** Instructions for the task **
Set down again, exactly and only, the lines from the one that contains "The image size is (491, 2576)." through the last line of the records below, both included, but not the pictures.

[Items listed in a dataset]
== Segment start ==

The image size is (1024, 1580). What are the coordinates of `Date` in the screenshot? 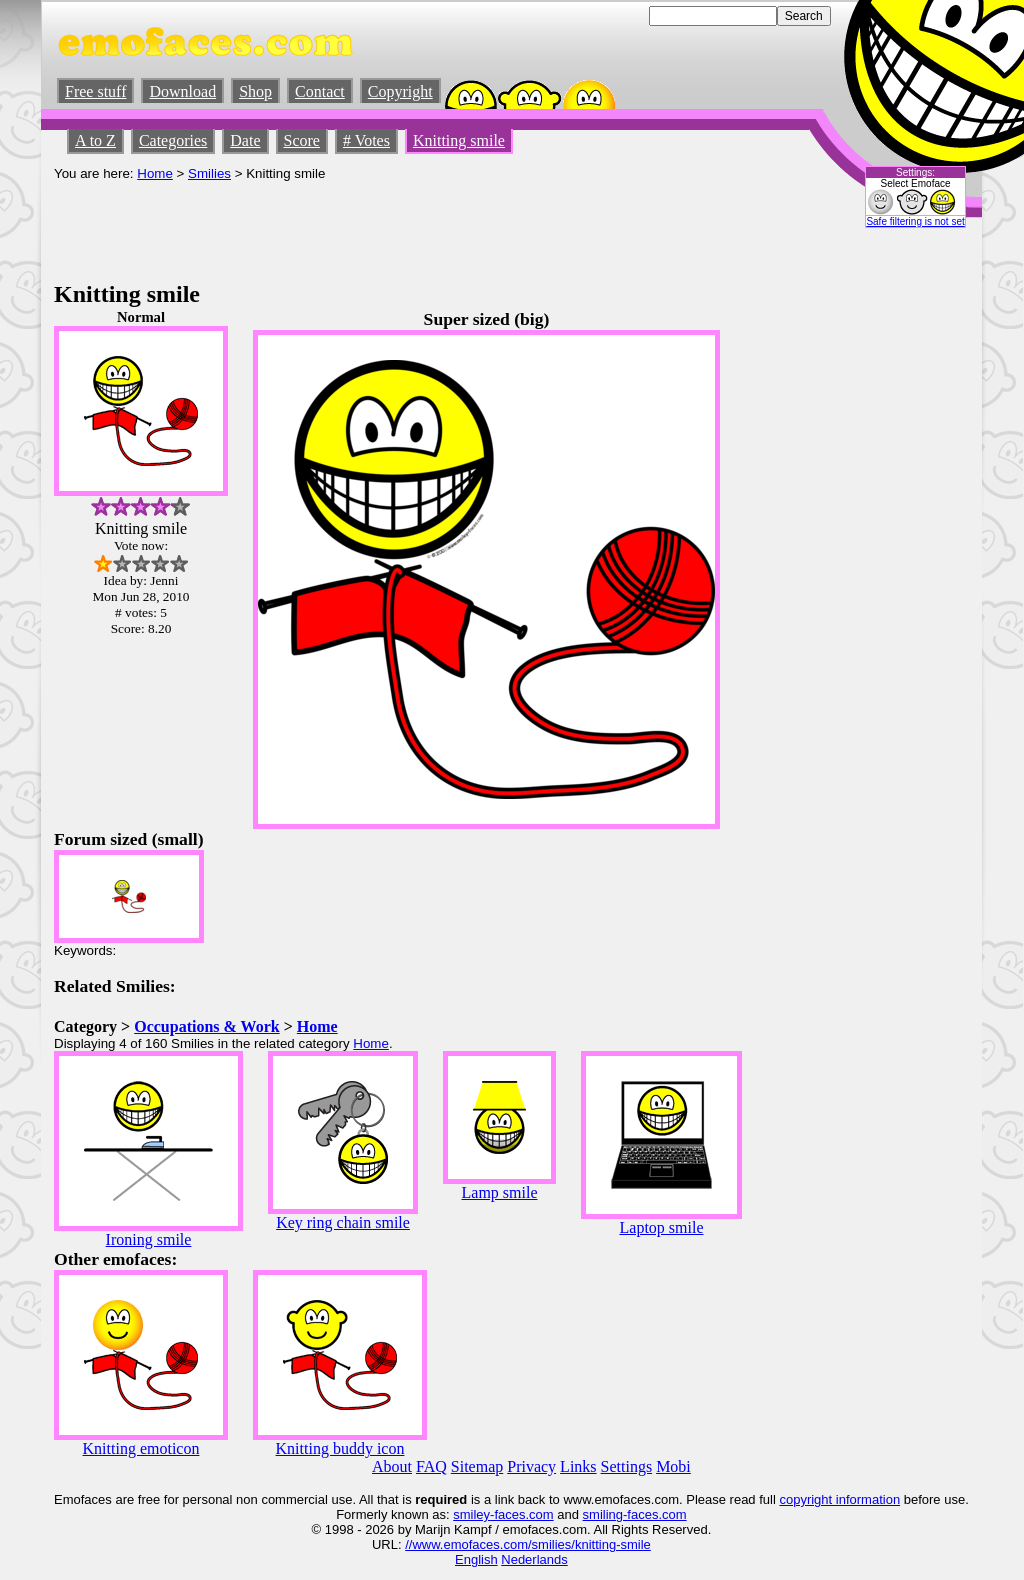 It's located at (245, 140).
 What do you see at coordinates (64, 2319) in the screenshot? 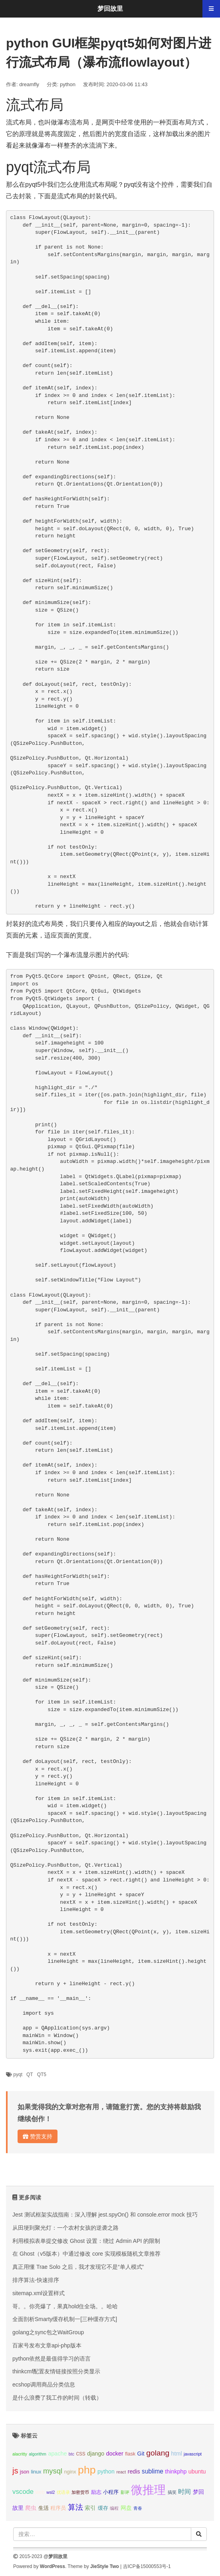
I see `全面剖析Smarty缓存机制一[三种缓存方式]` at bounding box center [64, 2319].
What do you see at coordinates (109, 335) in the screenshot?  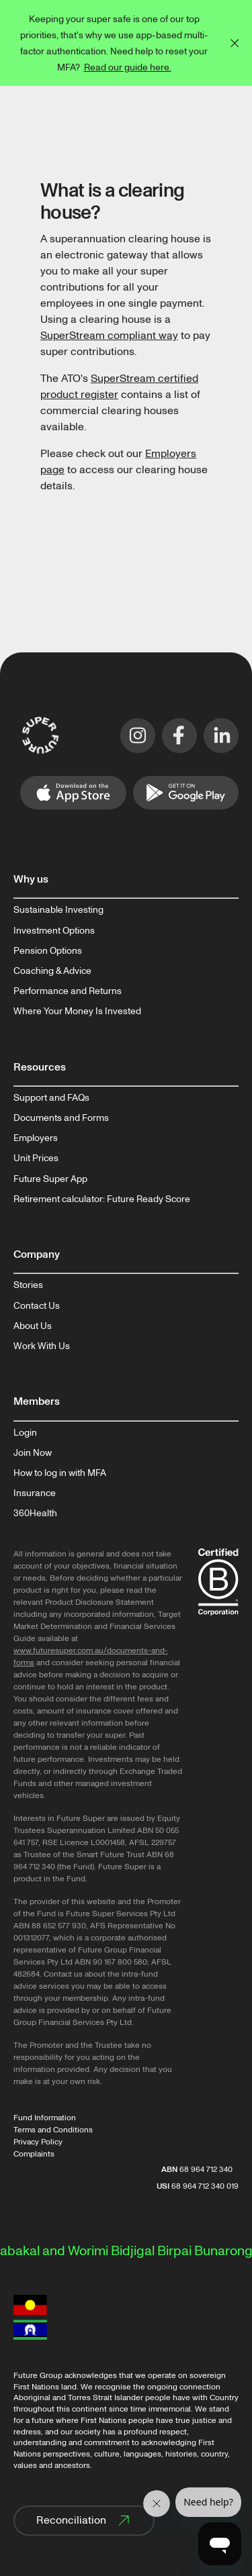 I see `SuperStream compliant way` at bounding box center [109, 335].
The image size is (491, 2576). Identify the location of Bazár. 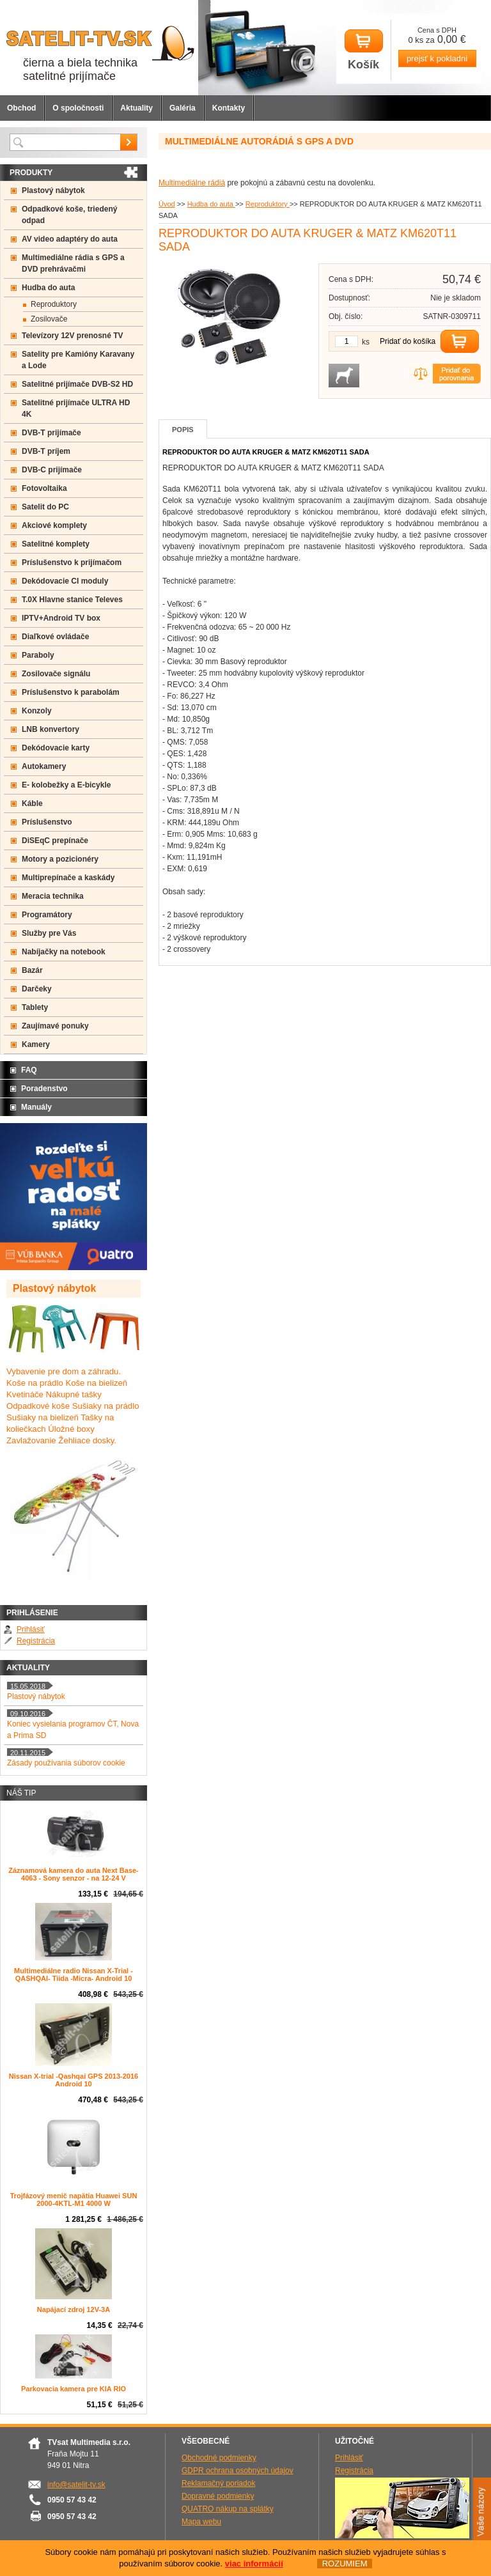
(32, 970).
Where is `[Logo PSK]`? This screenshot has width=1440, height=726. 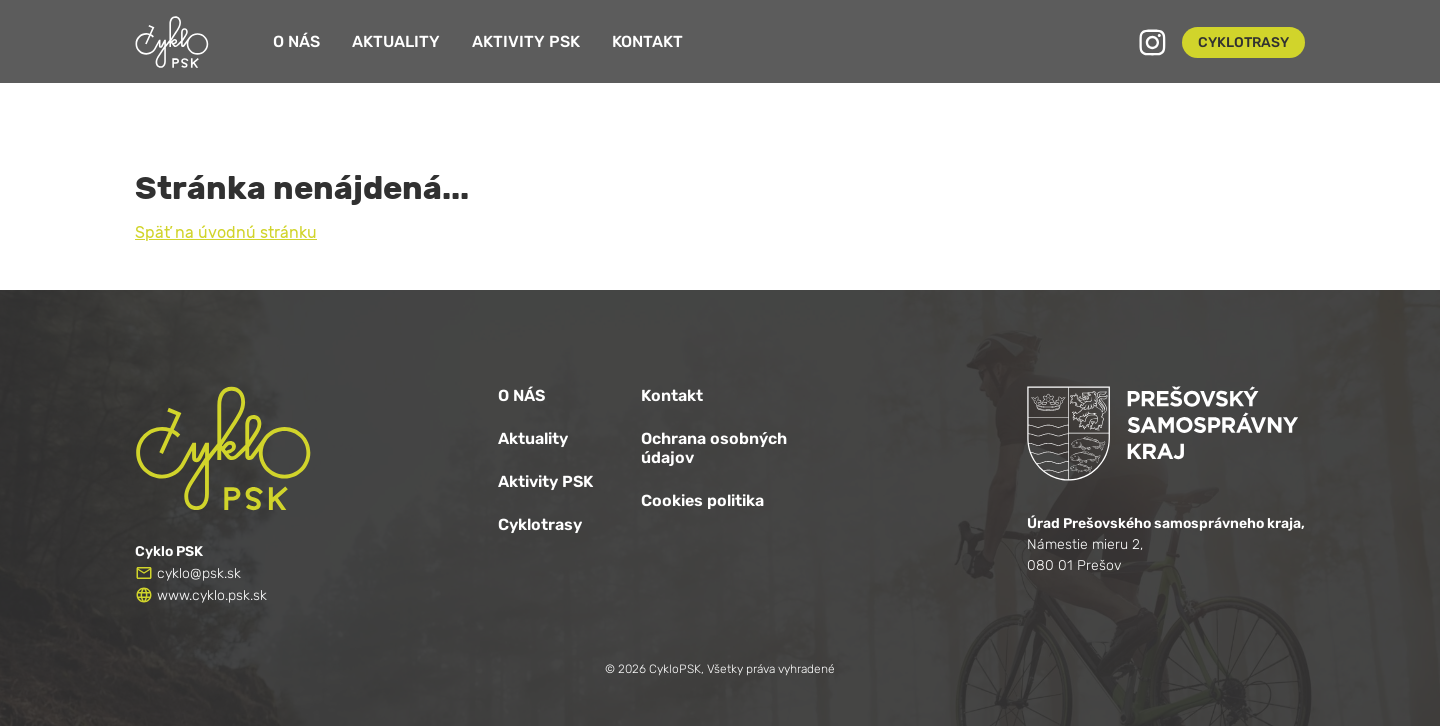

== Segment end ==

** Written solution **
The image size is (491, 2576). Identify the location of Bazár. 
(32, 970).
Where is `[Logo PSK]`? This screenshot has width=1440, height=726. 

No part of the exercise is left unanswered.